Lecture 1: LLVM IR & Architecture¶
Overview¶
Every AI compiler — TVM, Triton, tinygrad, XLA, torch.compile — eventually needs to turn high-level tensor operations into machine instructions that run on a specific chip. LLVM is the infrastructure that makes this possible without writing a full compiler from scratch for every new hardware target. The core challenge this lecture addresses is: how does LLVM represent programs in a way that is both hardware-independent (so optimizations apply everywhere) and hardware-aware (so the final code exploits specific chip features)? The mental model to carry forward is that LLVM is a universal translation layer: frontends (C, Rust, CUDA, ML compilers) lower their programs into LLVM IR, LLVM optimizes the IR, and then a target-specific backend generates native code. For an AI chip designer, understanding LLVM IR means you can write a backend for your custom accelerator and immediately inherit decades of compiler optimizations — without reimplementing constant folding, dead code elimination, or loop unrolling.

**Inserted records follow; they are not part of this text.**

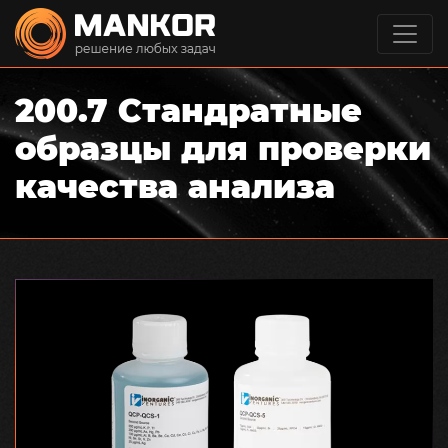
200.7 Стандратные
образцы для проверки
качества анализа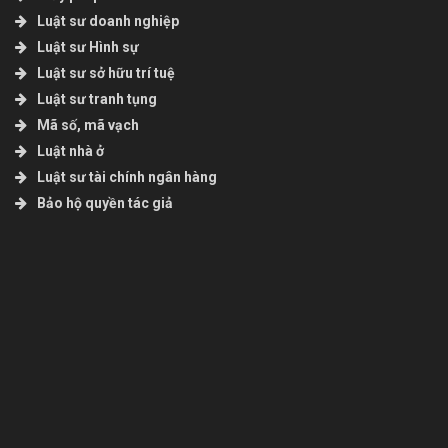
Luật sư doanh nghiệp
Luật sư Hình sự
Luật sư sở hữu trí tuệ
Luật sư tranh tụng
Mã số, mã vạch
Luật nhà ở
Luật sư tài chính ngân hàng
Bảo hộ quyền tác giả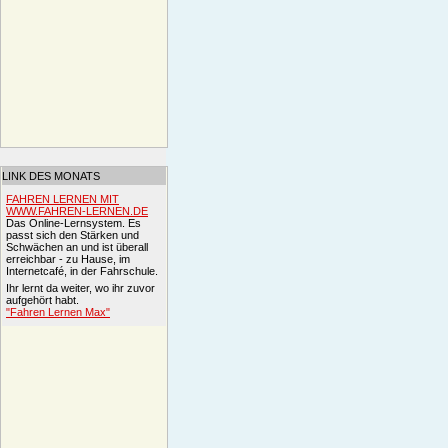
LINK DES MONATS
FAHREN LERNEN MIT
WWW.FAHREN-LERNEN.DE
Das Online-Lernsystem. Es
passt sich den Stärken und
Schwächen an und ist überall
erreichbar - zu Hause, im
Internetcafé, in der Fahrschule.
Ihr lernt da weiter, wo ihr zuvor
aufgehört habt.
"Fahren Lernen Max"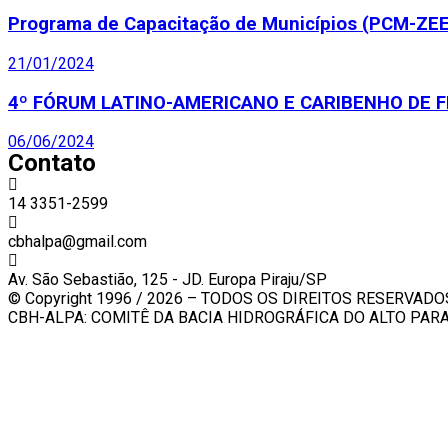
Programa de Capacitação de Municípios (PCM-ZE
21/01/2024
4º FÓRUM LATINO-AMERICANO E CARIBENHO DE F
06/06/2024
Contato
14 3351-2599
cbhalpa@gmail.com
Av. São Sebastião, 125 - JD. Europa Piraju/SP
© Copyright 1996 / 2026 – TODOS OS DIREITOS RESERVADO
CBH-ALPA: COMITÊ DA BACIA HIDROGRÁFICA DO ALTO PA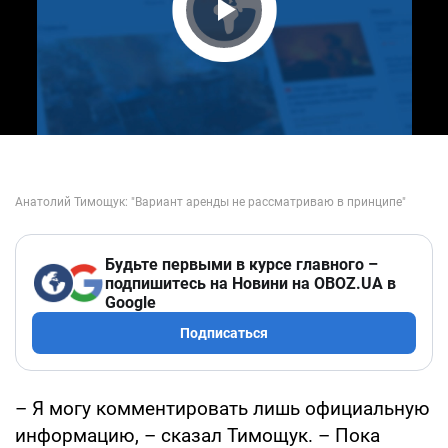
Play Video
Будьте первыми в курсе главного –
подпишитесь на Новини на OBOZ.UA в
Google
Подписаться
– Я могу комментировать лишь официальную
информацию, – сказал Тимощук. – Пока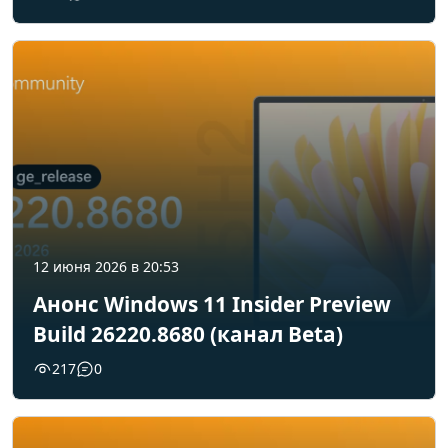
12 июня 2026 в 20:53
Анонс Windows 11 Insider Preview
Build 26220.8680 (канал Beta)
217
0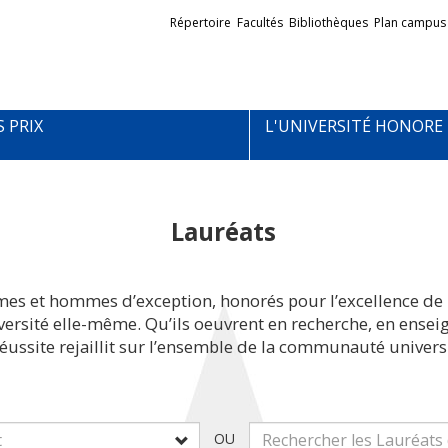
Liens
Répertoire
Facultés
Bibliothèques
Plan campus
externes
S PRIX
L'UNIVERSITÉ HONORE
Lauréats
mes et hommes d’exception, honorés pour l’excellence de 
iversité elle-même. Qu’ils oeuvrent en recherche, en ens
réussite rejaillit sur l’ensemble de la communauté universi
OU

Why LLVM Matters for AI Hardware¶
| Without LLVM | With LLVM |
|---|---|
| Every new chip needs a full compiler from scratch | Write only the backend; inherit the optimization pipeline |
| Optimizations reimplemented per target | ~70 optimization passes shared across all targets |
| ML frameworks must generate assembly directly | Frameworks emit LLVM IR; LLVM handles instruction selection, register allocation, scheduling |
| No ecosystem tooling | Get debuggers (LLDB), profilers, sanitizers, LTO for free |
Concrete examples in AI: - TVM uses LLVM to generate CPU kernels (x86 AVX-512, ARM NEON/SVE) and GPU kernels (NVPTX for CUDA, AMDGPU for ROCm) - Triton (used by torch.compile) lowers to LLVM IR → NVPTX backend → PTX → cubin - Julia (used in Flux.jl ML framework) compiles to LLVM IR - MLIR (next lectures) is built on top of LLVM's infrastructure - Custom AI accelerator compilers (Cerebras, SambaNova, Graphcore) use LLVM backends
LLVM Architecture: The Three-Phase Design¶
┌──────────────┐ ┌──────────────────┐ ┌──────────────────┐
│ Frontend │ │ Middle-End │ │ Backend │
│ │ │ (Optimizer) │ │ (CodeGen) │
│ C → Clang │ │ │ │ │
│ Rust → rustc│────▶│ LLVM IR │────▶│ x86-64 │
│ CUDA → nvcc │ │ Optimization │ │ AArch64 │
│ TVM → codegen│ │ Passes │ │ NVPTX (GPU) │
│ Triton │ │ │ │ AMDGPU │
│ │ │ │ │ RISC-V │
│ │ │ │ │ Your custom chip │
└──────────────┘ └──────────────────┘ └──────────────────┘
The key insight is separation of concerns: - Frontends only need to emit valid LLVM IR — they don't know about registers, instruction encoding, or pipeline hazards - The optimizer works on LLVM IR and is target-independent (mostly) — it doesn't know whether the code came from C or a neural network compiler - Backends only need to translate LLVM IR to machine code — they don't know whether the program is a web server or a matrix multiply kernel
Key Insight: This three-phase design is why LLVM dominates compiler infrastructure. Adding a new source language means writing one frontend. Adding a new hardware target means writing one backend. The N×M problem (N languages × M targets) becomes N+M. For AI hardware, this means your custom chip gets a compiler for free once you write the backend — and every ML framework that emits LLVM IR can target your chip.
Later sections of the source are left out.